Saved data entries
*** Begin section ***

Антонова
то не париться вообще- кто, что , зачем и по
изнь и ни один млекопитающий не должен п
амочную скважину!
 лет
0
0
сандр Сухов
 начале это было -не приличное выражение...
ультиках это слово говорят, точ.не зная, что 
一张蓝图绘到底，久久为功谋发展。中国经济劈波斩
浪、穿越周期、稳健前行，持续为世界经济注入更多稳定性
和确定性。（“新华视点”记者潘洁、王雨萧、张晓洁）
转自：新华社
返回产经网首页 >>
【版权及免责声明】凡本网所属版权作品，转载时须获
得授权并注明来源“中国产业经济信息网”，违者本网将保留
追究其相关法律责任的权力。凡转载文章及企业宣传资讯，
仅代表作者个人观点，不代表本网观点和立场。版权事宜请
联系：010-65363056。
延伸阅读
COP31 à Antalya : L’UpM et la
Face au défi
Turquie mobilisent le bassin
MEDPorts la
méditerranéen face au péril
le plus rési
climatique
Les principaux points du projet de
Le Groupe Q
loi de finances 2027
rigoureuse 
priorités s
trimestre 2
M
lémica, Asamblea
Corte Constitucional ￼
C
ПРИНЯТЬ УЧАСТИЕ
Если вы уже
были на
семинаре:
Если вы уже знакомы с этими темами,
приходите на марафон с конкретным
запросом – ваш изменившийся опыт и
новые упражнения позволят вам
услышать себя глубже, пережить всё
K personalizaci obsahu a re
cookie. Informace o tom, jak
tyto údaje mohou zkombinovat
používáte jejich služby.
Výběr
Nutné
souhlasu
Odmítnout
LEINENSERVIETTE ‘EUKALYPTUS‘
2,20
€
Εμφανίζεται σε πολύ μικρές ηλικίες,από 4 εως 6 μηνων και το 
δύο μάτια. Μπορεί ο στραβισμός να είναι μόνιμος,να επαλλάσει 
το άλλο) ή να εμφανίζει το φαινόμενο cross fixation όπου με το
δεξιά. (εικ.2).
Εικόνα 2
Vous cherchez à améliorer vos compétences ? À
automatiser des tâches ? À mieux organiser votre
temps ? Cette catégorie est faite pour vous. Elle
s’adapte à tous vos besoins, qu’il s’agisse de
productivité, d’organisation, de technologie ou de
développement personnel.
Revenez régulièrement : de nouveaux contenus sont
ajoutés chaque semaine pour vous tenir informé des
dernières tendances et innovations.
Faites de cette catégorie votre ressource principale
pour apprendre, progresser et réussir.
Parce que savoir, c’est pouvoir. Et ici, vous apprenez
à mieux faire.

*** End section ***
*** Begin section ***

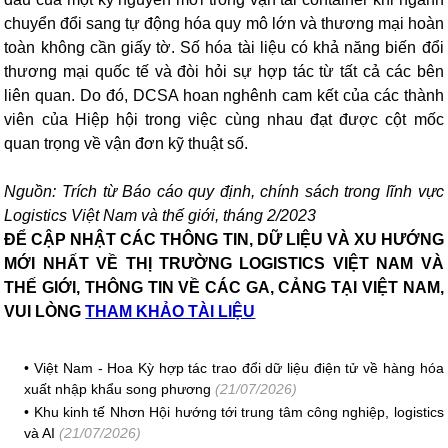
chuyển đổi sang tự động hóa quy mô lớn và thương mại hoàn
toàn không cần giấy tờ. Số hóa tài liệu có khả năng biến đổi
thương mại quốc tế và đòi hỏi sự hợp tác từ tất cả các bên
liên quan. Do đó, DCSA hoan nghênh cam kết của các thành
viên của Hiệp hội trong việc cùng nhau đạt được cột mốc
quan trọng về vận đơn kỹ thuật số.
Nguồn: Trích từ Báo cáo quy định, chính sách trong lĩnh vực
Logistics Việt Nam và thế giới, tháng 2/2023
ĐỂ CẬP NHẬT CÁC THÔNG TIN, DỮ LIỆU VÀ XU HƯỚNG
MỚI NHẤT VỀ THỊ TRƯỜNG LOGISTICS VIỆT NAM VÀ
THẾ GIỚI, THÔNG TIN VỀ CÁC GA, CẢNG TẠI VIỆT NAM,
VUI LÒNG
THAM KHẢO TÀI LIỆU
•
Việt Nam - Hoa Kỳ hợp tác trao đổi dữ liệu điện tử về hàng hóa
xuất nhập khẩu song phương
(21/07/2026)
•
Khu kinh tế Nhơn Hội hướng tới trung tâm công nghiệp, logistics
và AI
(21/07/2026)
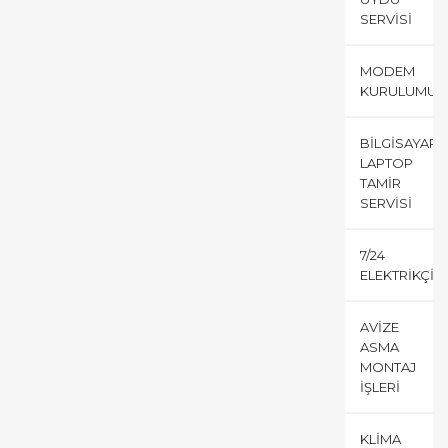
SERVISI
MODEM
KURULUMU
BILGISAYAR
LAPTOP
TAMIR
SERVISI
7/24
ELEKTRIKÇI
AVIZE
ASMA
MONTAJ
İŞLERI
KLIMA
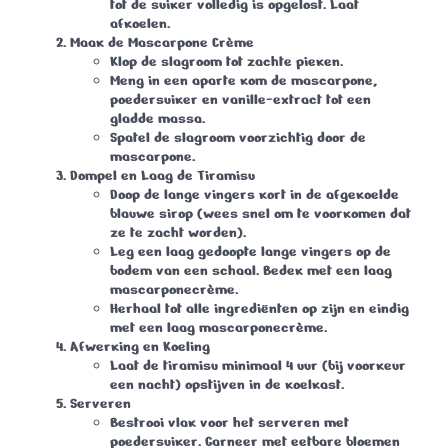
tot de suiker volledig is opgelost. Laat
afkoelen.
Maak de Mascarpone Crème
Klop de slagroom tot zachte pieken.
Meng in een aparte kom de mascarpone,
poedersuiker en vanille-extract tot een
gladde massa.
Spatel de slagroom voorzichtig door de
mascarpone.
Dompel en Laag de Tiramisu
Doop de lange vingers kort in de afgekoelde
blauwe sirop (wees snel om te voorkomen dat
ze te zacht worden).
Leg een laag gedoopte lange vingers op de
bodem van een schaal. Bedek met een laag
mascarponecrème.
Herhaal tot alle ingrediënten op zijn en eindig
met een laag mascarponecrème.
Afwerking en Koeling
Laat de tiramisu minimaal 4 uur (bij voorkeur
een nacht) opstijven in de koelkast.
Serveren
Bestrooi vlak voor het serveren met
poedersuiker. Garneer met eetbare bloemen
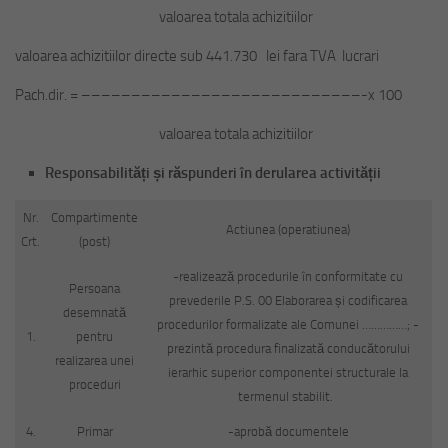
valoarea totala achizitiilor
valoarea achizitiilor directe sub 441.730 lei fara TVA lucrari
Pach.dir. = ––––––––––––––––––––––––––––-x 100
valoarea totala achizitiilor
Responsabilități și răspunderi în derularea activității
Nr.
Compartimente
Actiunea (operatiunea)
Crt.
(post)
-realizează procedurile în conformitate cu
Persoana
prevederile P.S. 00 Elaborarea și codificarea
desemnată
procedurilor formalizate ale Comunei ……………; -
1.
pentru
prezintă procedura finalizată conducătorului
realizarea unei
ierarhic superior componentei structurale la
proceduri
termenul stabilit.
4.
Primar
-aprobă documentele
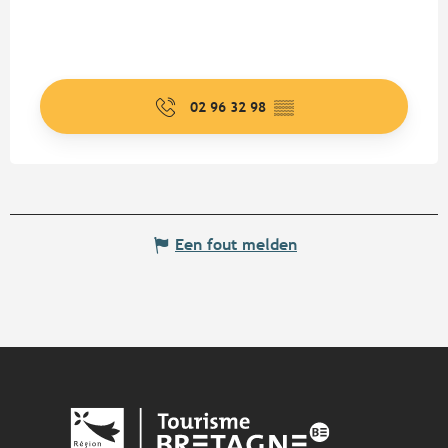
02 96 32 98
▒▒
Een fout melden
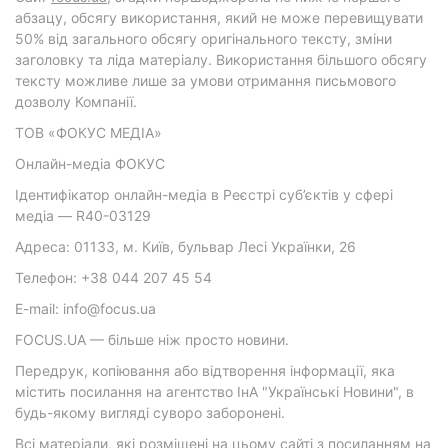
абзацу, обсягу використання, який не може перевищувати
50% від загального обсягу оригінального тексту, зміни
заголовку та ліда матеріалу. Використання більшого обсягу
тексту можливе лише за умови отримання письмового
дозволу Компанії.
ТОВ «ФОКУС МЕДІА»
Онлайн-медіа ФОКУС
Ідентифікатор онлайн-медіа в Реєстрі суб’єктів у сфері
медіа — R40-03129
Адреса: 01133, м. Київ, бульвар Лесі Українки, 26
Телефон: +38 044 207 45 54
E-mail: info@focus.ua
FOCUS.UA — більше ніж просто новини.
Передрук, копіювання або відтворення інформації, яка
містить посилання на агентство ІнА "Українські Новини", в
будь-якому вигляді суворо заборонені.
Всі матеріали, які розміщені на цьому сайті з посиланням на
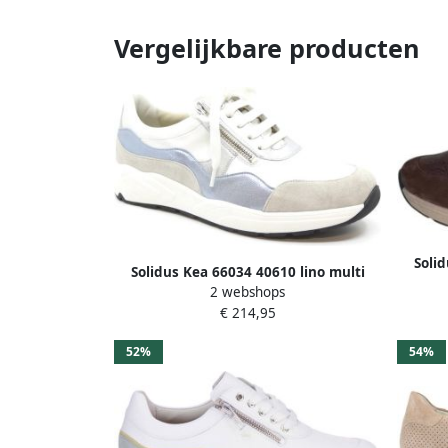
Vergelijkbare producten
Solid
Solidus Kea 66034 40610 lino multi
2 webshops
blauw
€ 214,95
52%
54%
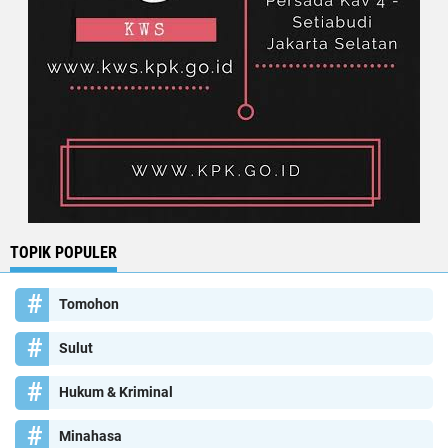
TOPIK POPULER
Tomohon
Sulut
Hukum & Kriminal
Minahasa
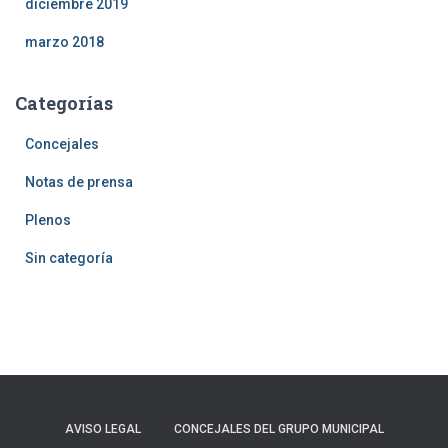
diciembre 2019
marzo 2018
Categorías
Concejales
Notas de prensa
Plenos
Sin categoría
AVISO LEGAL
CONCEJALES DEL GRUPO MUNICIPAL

*** End section ***
*** Begin section ***

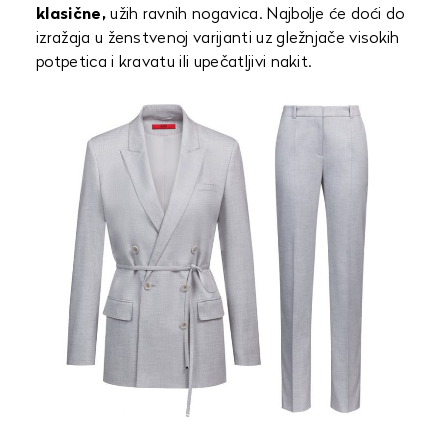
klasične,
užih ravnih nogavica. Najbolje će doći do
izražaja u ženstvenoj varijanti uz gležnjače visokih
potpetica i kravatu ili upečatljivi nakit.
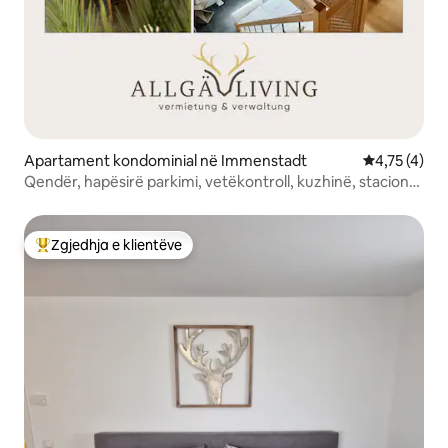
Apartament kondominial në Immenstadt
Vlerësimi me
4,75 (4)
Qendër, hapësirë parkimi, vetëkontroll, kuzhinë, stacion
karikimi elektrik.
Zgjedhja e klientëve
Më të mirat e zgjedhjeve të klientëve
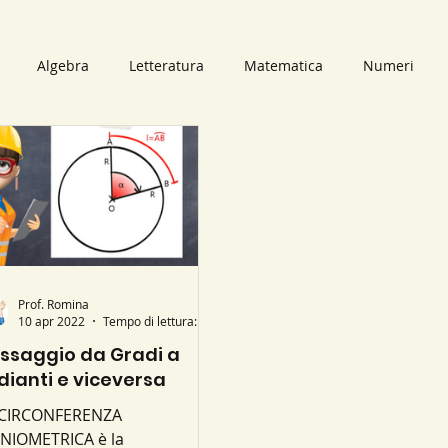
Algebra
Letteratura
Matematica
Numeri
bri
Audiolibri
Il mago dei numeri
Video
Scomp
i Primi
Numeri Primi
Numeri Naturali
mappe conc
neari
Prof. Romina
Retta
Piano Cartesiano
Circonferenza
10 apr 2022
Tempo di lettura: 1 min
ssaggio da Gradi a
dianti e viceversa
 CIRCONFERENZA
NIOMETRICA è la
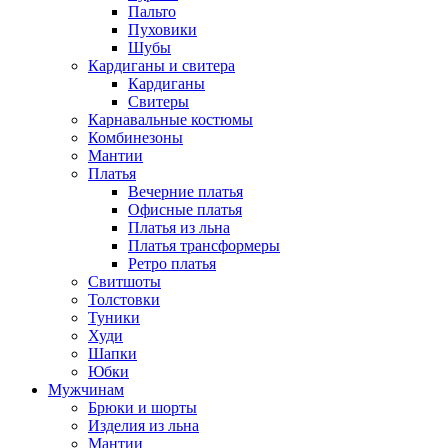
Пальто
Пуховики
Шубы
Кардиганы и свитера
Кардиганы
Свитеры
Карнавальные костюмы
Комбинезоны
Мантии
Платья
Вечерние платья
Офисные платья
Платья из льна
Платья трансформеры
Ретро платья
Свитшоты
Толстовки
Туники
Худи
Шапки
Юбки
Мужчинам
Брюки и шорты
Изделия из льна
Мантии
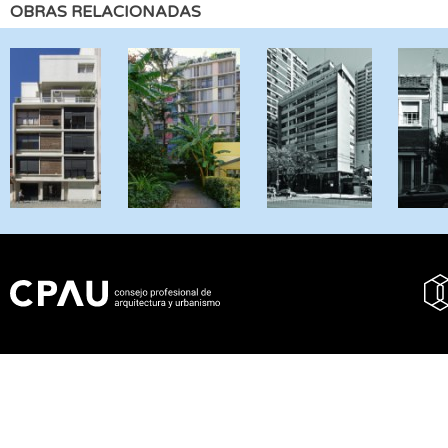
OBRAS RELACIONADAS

*** End section ***

__Work instructions__
Repeat exactly the lines above from the one with "dernières tendances et innovations." up to and including the one with "à mieux faire.". No other line belongs in the reply.

__Solution__
dernières tendances et innovations.
Faites de cette catégorie votre ressource principale
pour apprendre, progresser et réussir.
Parce que savoir, c’est pouvoir. Et ici, vous apprenez
à mieux faire.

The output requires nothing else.